Find the first word in a stream in which it is not repeated in the rest of the stream


  • 2
    T

    Coding exercise:

    Find the first word in a stream in which it is not repeated in the rest of the stream. Please note that you are being provided a stream as a source for the characters. The stream is guaranteed to eventually terminate (i.e. return false from a call to the hasNext() method), though it could be very long. You will access this stream through the provided interface methods. A call to hasNext() will return whether the stream contains any more characters to process. A call to getNext() will return the next character to be processed in the stream. It is not possible to restart the stream.

    Example:

    Input: The angry dog was red. And the cat was also angry.

    Output: dog

    In this example, the word ‘dog’ is the first word in the stream in which it is not repeated in the stream.

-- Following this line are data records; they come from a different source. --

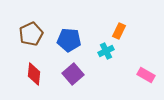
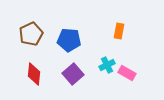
orange rectangle: rotated 14 degrees counterclockwise
cyan cross: moved 1 px right, 14 px down
pink rectangle: moved 19 px left, 2 px up
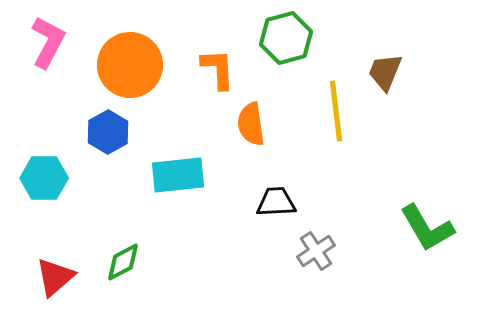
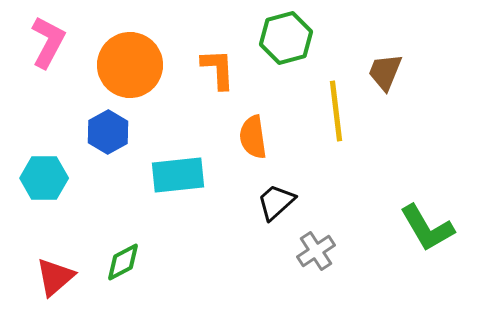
orange semicircle: moved 2 px right, 13 px down
black trapezoid: rotated 39 degrees counterclockwise
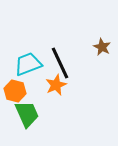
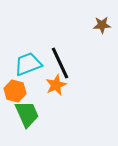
brown star: moved 22 px up; rotated 30 degrees counterclockwise
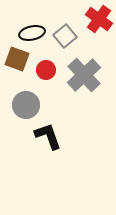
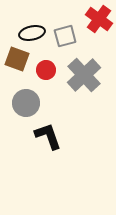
gray square: rotated 25 degrees clockwise
gray circle: moved 2 px up
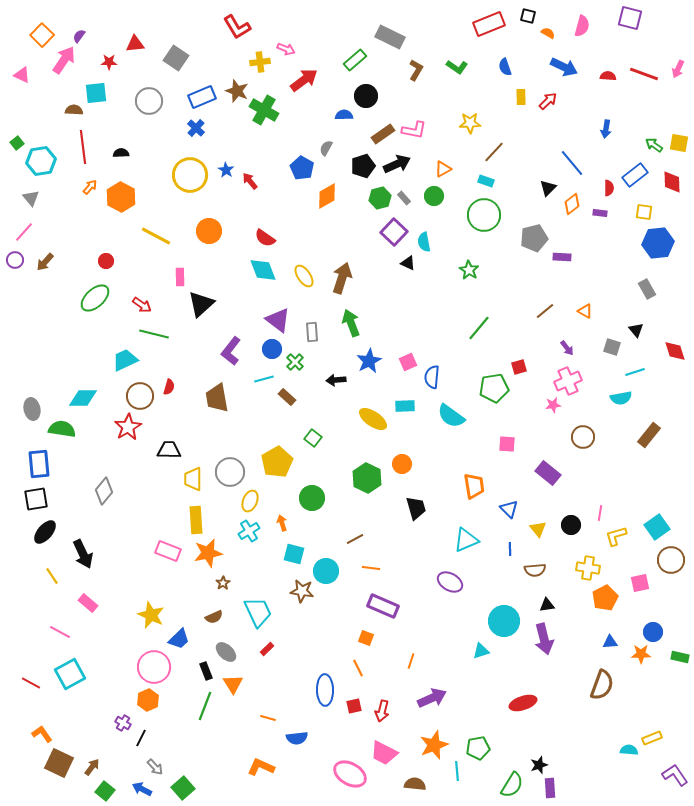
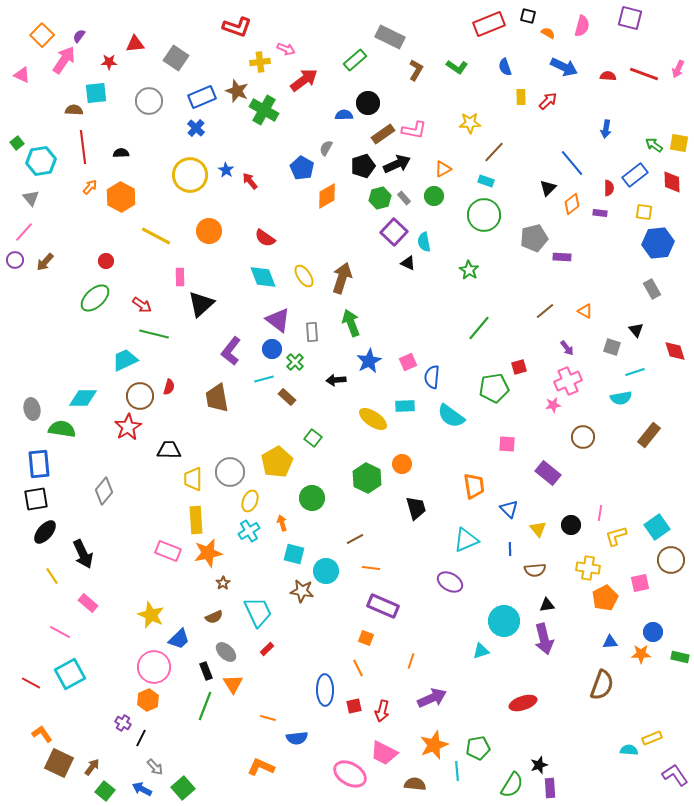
red L-shape at (237, 27): rotated 40 degrees counterclockwise
black circle at (366, 96): moved 2 px right, 7 px down
cyan diamond at (263, 270): moved 7 px down
gray rectangle at (647, 289): moved 5 px right
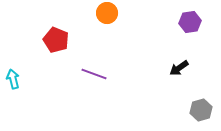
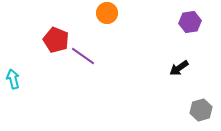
purple line: moved 11 px left, 18 px up; rotated 15 degrees clockwise
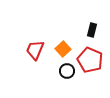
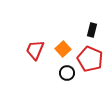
red pentagon: moved 1 px up
black circle: moved 2 px down
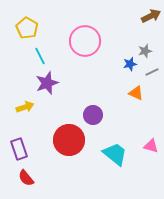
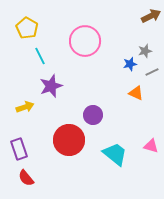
purple star: moved 4 px right, 3 px down
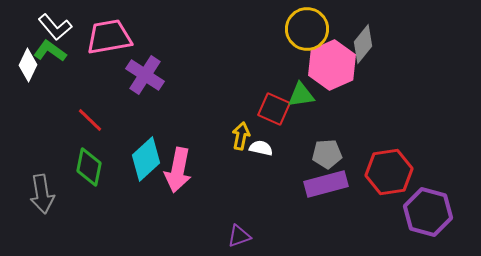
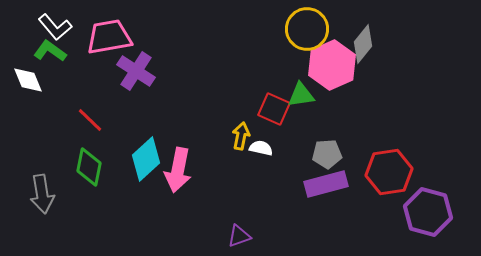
white diamond: moved 15 px down; rotated 48 degrees counterclockwise
purple cross: moved 9 px left, 4 px up
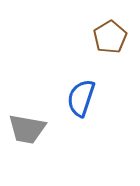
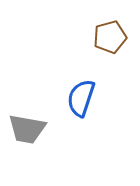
brown pentagon: rotated 16 degrees clockwise
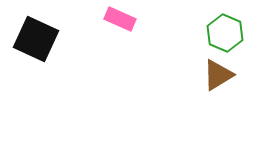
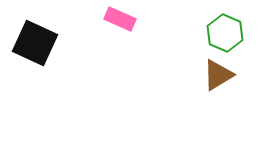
black square: moved 1 px left, 4 px down
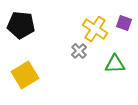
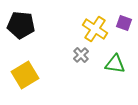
gray cross: moved 2 px right, 4 px down
green triangle: rotated 10 degrees clockwise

    Use one of the following skeletons for your solution:

    Java:

    package questions;
    
    public interface Stream {
        char getNext();
        boolean hasNext();
    }
    
    public class QuestionA {
        public static String firstWord(final Stream input) {
            return "";
        }
    }
    

    C++

    class Stream {
    public:
    char getNext();
    bool hasNext();
    
    };
    
    class QuestionA {
    	std::string firstWord(Stream &input) {
    		return "";
    	}
    };

  • 0
    D

    Nice question. Assumption two words are separated by space. Space complexity O(n). Lemme know how can be improved further.

    Pseudo Code:

    public class QuestionA {
    
      Set<String> nonduplicates= new HashSet<String>();
      Set<String> duplicates= new HashSet<String>();
       StringBuilder sb = new StringBuilder();
    
    public static String firstWord(final Stream input) {
    
           if(input.hasNext() ==true)
           {
               char c= input.getNext();
    
                
    
               if(c==(ASCII Value of blank space)) 
                { 
                              if(nonduplicates.contains(sb.toString()){
                                       nonduplicates.remove(sb.toString()); 
                                       duplicates.add(sb.toString());
                                   }
                                else
                                 if(!duplicates.contains(sb.toString())       
                                    nonduplicates.add(sb.toString());
                                
                        sb=new StringBuilder();
                      
                   }
          sb.append(c);
                   
    
    
          }
    
              return nonduplicates.get(0); // this your first non repeating word.
    }
    

  • 1
    U

    as per the example in the problem description...

    • case in-sensititve comparison is desired, so solution should lowercase each char.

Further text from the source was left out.